The theft of the original RSA SecurID token values ​​compromised the cybersecurity of thousands of the company's customer networks.
In 2011, Chinese cybercriminal spies hacked into the networks of corporate cybersecurity giant RSA. The RSA hack was a massive attack on the supply chain. Government hackers working for the People's Liberation Army of China infiltrated digital security infrastructure around the world. Over the next decade, many of RSA's key executives remained silent about the incident as part of a 10-year nondisclosure agreement. According to Wired, the agreement has now expired.
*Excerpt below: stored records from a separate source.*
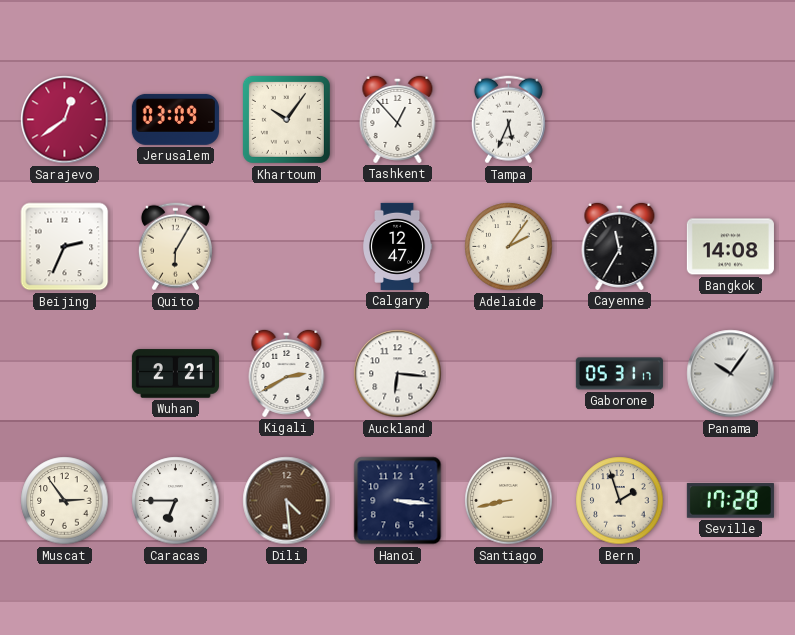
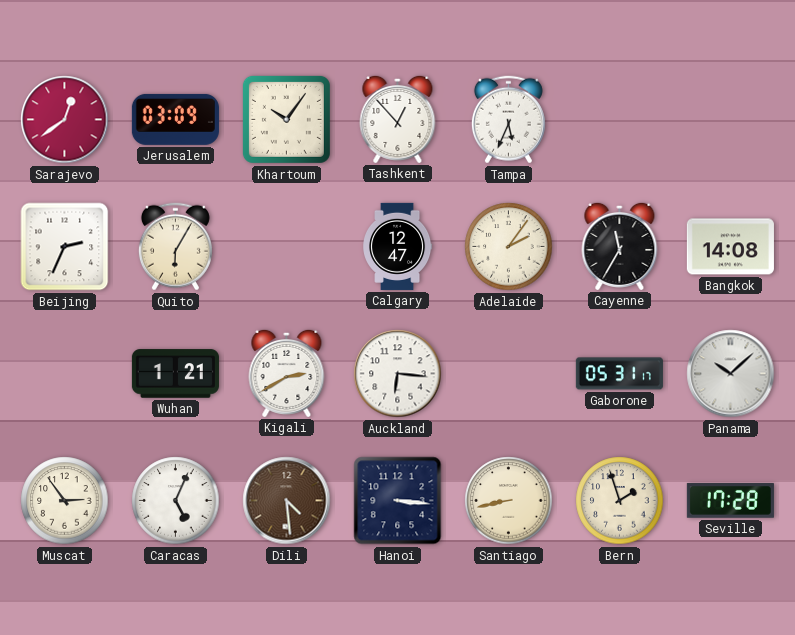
Wuhan: 2:21 -> 1:21
Panama: 10:06 -> 10:08
Caracas: 6:45 -> 5:04
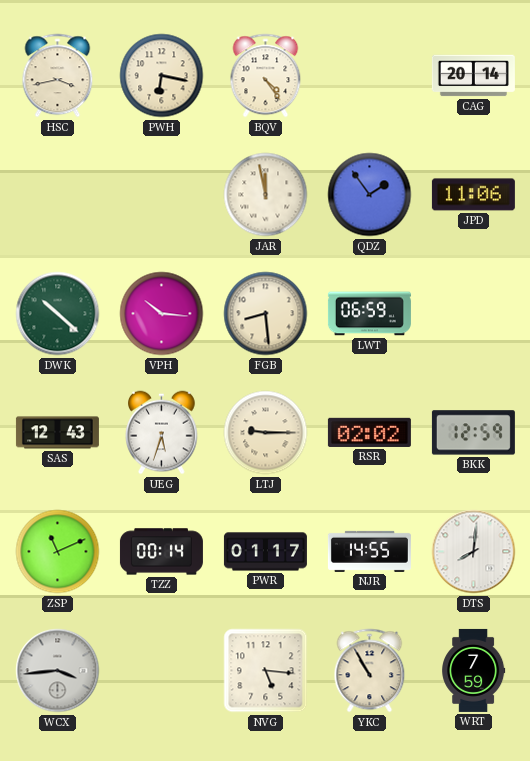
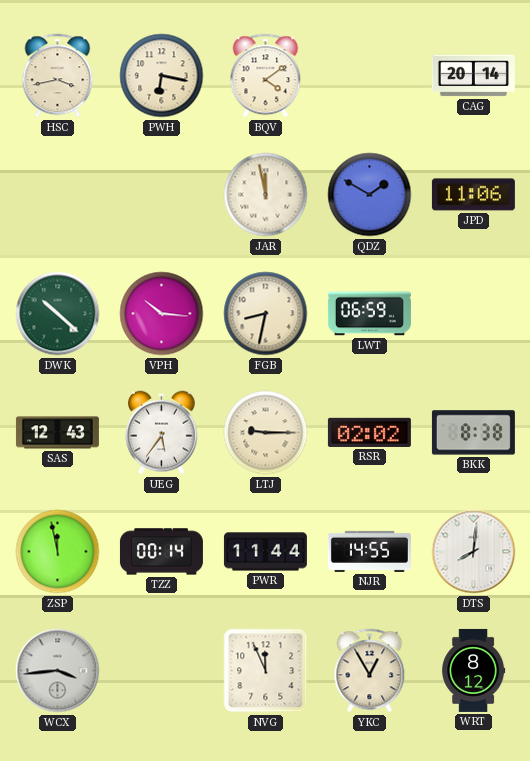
BQV: 4:24 -> 4:09
QDZ: 1:54 -> 1:50
FGB: 8:29 -> 8:32
UEG: 5:33 -> 5:36
BKK: 12:59 -> 8:38
ZSP: 11:11 -> 11:58
PWR: 01:17 -> 11:44
NVG: 5:16 -> 11:56
YKC: 10:55 -> 12:55
WRT: 7:59 -> 8:12
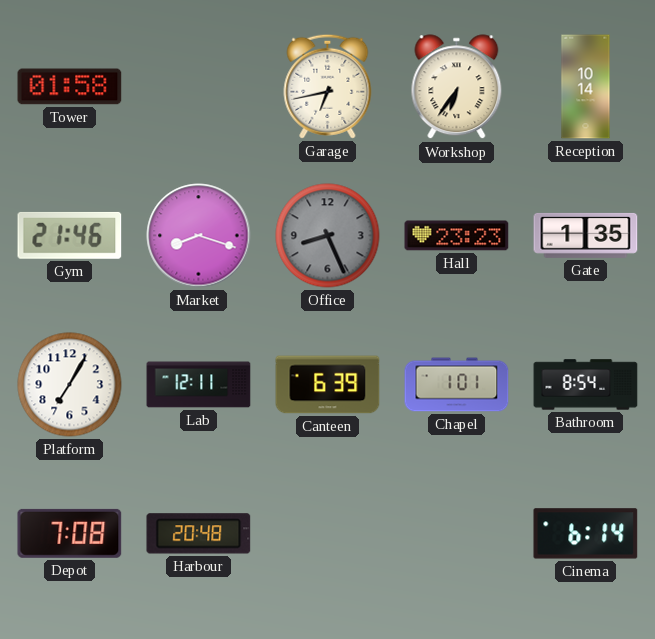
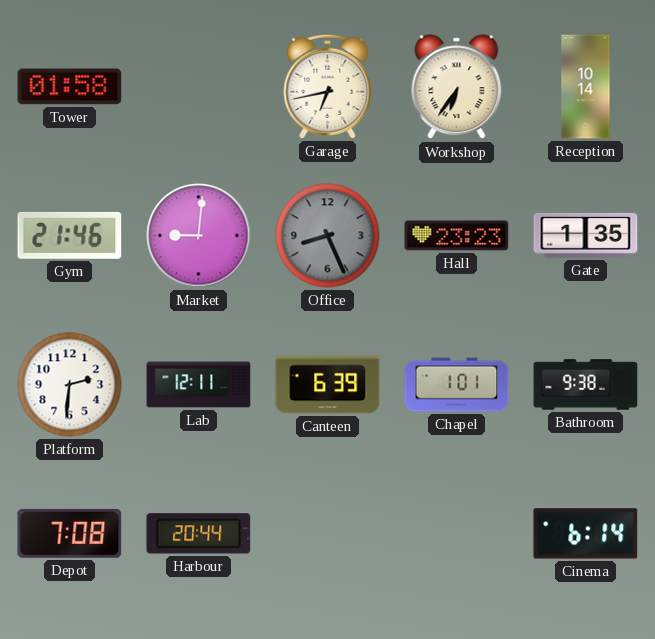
Market: 8:18 -> 9:01
Platform: 7:05 -> 2:31
Bathroom: 8:54 -> 9:38
Harbour: 20:48 -> 20:44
Security expert Todd Leetham was involved in the investigation of the incident and was able to track the intruders to their final targets - secret keys, also known as seeds. Seeds are a collection of numbers that provide a fundamental level of cybersecurity to tens of millions of users in government, military, defense industries, banks and countless corporations around the world.

RSA stored the keys on a secure server. Keys served as an essential component of one of RSA's flagship products, SecurID tokens. Devices in the form of small key fobs made it possible to confirm the identity of the user by entering six-digit codes, which were constantly updated on the key fob screen. Stealing the seed tokens provided hackers with the ability to clone SecurID, subtly break two-factor authentication, and bypass security anywhere in the world. Criminals could gain access to bank accounts, national security secrets, and more.

The hackers spent nine hours sending seeds from the storage to the hacked server of the cloud provider Rackspace. Leetham discovered logs containing the stolen credentials of the compromised server. The expert connected to the remote Rackspace device and entered the stolen credentials. The server logs still contained the entire stolen seed collection as a compressed .rar file. Leatham typed in to delete the file and hit Enter, but the computer's command prompt returned a "File not found" response. The Rackspace server content was empty. The hackers pulled the original database from the server seconds before he could delete it.

The theft of the original RSA token values ​​meant that critical protection of thousands of her clients' networks was disabled. Cyberspies received keys to generate six-digit codes without physical tokens and opened their way to any account

Analysts ultimately traced the hack to a single malicious file that they believed ended up on an RSA employee's computer five days before the investigation began. An employee from Australia received an email with the subject 2011 Recruitment plan and a Microsoft Excel spreadsheet attached to it. Inside the file was a script to exploit a zero-day vulnerability in Adobe Flash that installed the Poison Ivy malware on the victim's device.

This initial attack vector was not particularly difficult. The attacker would not be able to exploit the vulnerability in Flash if the victim was using a later version of Windows or Microsoft Office, or if she had limited access to install programs on her computer. According to RSA representatives, two groups of hackers were involved in the hacking: one highly qualified group used the access of the other.

On an Australian employee's computer, someone used a tool to steal credentials from the device's memory and then reused those credentials to authenticate to other systems. The hackers then began looking for administrator credentials and eventually got to a server containing the credentials of hundreds of users.